Dataset extract:

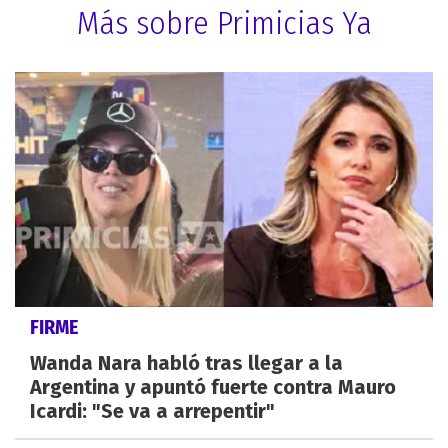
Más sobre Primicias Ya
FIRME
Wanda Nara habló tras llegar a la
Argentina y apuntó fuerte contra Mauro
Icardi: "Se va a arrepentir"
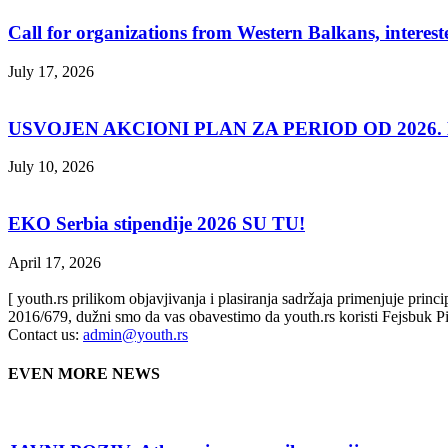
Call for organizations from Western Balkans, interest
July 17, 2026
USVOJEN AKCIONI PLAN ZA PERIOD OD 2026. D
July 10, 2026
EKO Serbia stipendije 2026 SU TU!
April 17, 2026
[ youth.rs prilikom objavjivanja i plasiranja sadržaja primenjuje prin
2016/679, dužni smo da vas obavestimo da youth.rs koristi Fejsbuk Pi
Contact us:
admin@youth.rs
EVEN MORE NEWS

Work request:
Go through the material above and copy each line that has the word "youth".

Exercise answer:
[ youth.rs prilikom objavjivanja i plasiranja sadržaja primenjuje prin
2016/679, dužni smo da vas obavestimo da youth.rs koristi Fejsbuk Pi
admin@youth.rs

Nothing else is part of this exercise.